O centro do governo português encontrava-se, a partir de então, no Brasil e as elites das
províncias de São Paulo e Rio de Janeiro, as mais atuantes, tornavam-se mais poderosas e influentes
junto ao governo português.
Com a queda de Napoleão em 1815, os países invadidos pelos exércitos franceses tentavam se
reestruturar política e economicamente. Assim, em 1820, eclode a Revolução do Porto, que, entre
outras exigências, pedia o retorno da Coroa portuguesa e a instauração de uma assembleia constituinte.
Logo as notícias dos acontecimentos em Portugal chegaram ao Brasil, gerando uma grande
divergência de ideias a favor e contra as medidas pretendidas, pois “os brasileiros perceberam que o
movimento de 1820 não era só liberal, mas também ‘recolonizador.’” (BARRETO, 2003 p.176). Essa
situação chocava-se com os interesses principalmente das elites do Rio de Janeiro e de São Paulo, pois
havia se acostumado com as liberdades e os privilégios de ser a cede do Governo.
Os acontecimentos em Portugal iriam desencadear o processo de Independência do Brasil.
Conforme aponta Basile (1990, p. 192), “se um ideal de liberdade, ainda que difuso e regional, já se
desenvolvia em certas províncias brasileiras, foi, todavia, um movimento ocorrido em Portugal que
veio a precipitar os acontecimentos no sentido da potencialização deste ideal.”

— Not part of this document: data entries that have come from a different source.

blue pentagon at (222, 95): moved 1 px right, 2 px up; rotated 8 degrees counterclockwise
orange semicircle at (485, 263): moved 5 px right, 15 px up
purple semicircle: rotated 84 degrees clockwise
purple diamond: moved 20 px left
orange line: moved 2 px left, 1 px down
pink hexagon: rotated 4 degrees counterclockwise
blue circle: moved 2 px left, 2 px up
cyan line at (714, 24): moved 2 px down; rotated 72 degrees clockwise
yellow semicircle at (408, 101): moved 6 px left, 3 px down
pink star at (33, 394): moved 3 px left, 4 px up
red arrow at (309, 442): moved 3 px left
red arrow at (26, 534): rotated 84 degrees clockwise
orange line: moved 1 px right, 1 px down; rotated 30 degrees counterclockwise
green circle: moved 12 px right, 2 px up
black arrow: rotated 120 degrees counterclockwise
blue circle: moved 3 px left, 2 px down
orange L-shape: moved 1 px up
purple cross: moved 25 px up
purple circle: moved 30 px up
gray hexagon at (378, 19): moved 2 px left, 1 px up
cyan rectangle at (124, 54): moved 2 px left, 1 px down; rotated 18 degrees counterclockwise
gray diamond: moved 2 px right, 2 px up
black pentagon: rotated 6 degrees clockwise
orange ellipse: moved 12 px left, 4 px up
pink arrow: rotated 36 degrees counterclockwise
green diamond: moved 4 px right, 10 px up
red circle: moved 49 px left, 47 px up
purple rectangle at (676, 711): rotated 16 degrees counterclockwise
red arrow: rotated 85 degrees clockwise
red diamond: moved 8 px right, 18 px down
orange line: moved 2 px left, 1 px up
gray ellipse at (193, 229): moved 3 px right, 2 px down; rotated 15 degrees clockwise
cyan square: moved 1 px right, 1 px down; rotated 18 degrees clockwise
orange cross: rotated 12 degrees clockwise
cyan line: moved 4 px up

Dada a gravidade da situação, Thomas Graham, oficial da Marinha Real britânica foi
designado para patrulhar os portos do Brasil. Assim, nessa circunstância, a letrada viajante Maria
Graham, chegou ao Novo Mundo. Assim, utilizamos como fonte de análise o Journal de Graham
escrito durante sua passagem pelos trópicos.
A fim de analisar e problematizar as observações feitas por Graham, consideramos
importantes as contribuições de Joan Scott (1996) uma das principais teóricas dos estudos de gênero.
Tal autora indica a importância do uso de elementos como classe social e etnia/raça nos estudos que se
valem do gênero como ferramenta de análise histórica. As concepções teóricas oferecidas por Scott
tornaram-se imperativas na nossa análise, afinal, o Brasil do século XIX era uma sociedade escravista
e fortemente patriarcal.
Michelle Perrot (2005, p.09) sugere que às mulheres foram impostas restrições das mais
diversas ordens, pelas religiões, pelos sistemas políticos, pelos manuais de comportamento, para que
se garantisse a ordem social. E no século XIX as divisões dos papéis sociais de gênero foram
aprofundadas. No decorrer desse período, conforme afirma Perrot a respeito do desenvolvimento da
teoria das esferas, definia-se a divisão sexual do mundo de modo a organizar racionalmente a
complementaridade dos papéis das mulheres e dos homens na sociedade, definindo a vocação
“natural” dos gêneros na ideia da utilidade social. Assim, houve o estreitamento do espaço feminino; o
discurso era de que a mulher deveria se restringir à esfera privada, às tarefas domésticas; ao homem
caberia o espaço público, o papel de provedor da família.
Portanto, pretendemos fazer uma discussão a respeito do século XIX e o papel reservado às
mulheres, para assim, termos bases teóricas mais concretas de análise.
RESULTADO DAS DISCUSSÕES
O século XIX representou um período de grandes mudanças e progressos na Europa em
decorrência das Revoluções Francesa e Industrial. No entanto, o século que fomentou grandes avanços
representou um retrocesso em relação aos direitos e à liberdade das mulheres. O pensamento
igualitário presente no seio da Revolução Francesa não se estendia ao gênero feminino, e de modo
geral, os homens da Revolução não se interessavam pela sorte de suas companheiras.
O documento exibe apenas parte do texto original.